Excerpts from a dataset:
◇ ◇ ◇ ◇ ◇

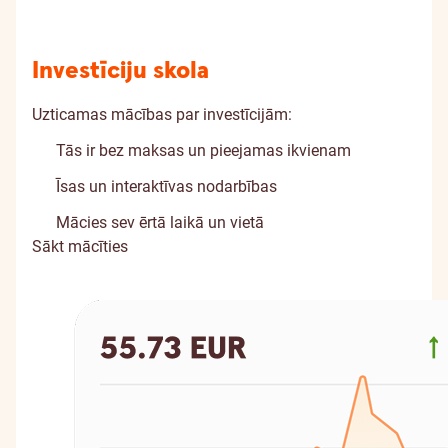
Investīciju skola
Uzticamas mācības par investīcijām:
Tās ir bez maksas un pieejamas ikvienam
Īsas un interaktīvas nodarbības
Mācies sev ērtā laikā un vietā
Sākt mācīties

◇ ◇ ◇ ◇ ◇

Work to complete =>
Every entry above needs to be duplicated precisely, and none of the pictures should appear.

Response to the exercise =>
Investīciju skola
Uzticamas mācības par investīcijām:
Tās ir bez maksas un pieejamas ikvienam
Īsas un interaktīvas nodarbības
Mācies sev ērtā laikā un vietā
Sākt mācīties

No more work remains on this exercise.